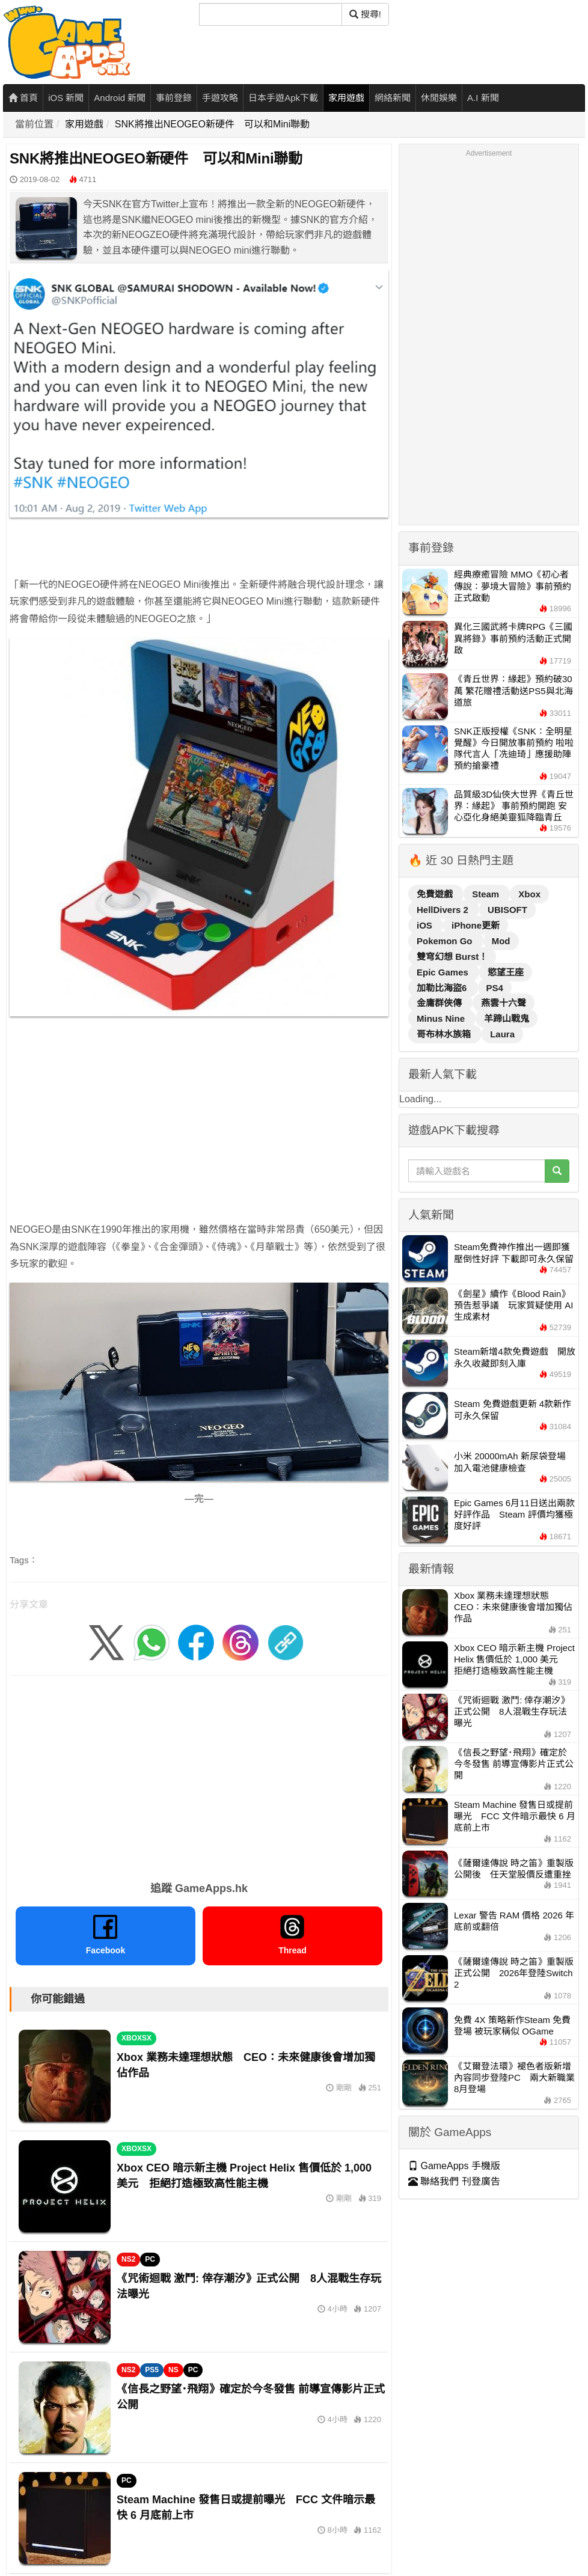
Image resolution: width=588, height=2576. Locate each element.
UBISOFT (507, 910)
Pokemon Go (446, 941)
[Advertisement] (189, 1137)
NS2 (128, 2259)
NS (173, 2370)
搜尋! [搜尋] (365, 14)
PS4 (494, 988)
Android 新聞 (119, 98)
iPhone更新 (476, 925)
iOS (426, 925)
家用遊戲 (346, 98)
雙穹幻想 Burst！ (452, 956)
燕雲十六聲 (503, 1003)
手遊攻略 (220, 98)
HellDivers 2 (444, 910)
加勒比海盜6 (443, 988)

● **Exercise brief**:
Return the whole listing word for word. Pictures stay out of it.

● **Output below**:
Image resolution: width=588, height=2576. Locate each element.
UBISOFT (507, 910)
Pokemon Go (446, 941)
[Advertisement] (189, 1137)
NS2 (128, 2259)
NS (173, 2370)
搜尋! [搜尋] (365, 14)
PS4 (494, 988)
Android 新聞 (119, 98)
iPhone更新 (476, 925)
iOS (426, 925)
家用遊戲 (346, 98)
雙穹幻想 Burst！ (452, 956)
燕雲十六聲 (503, 1003)
手遊攻略 (220, 98)
HellDivers 2 (444, 910)
加勒比海盜6 (443, 988)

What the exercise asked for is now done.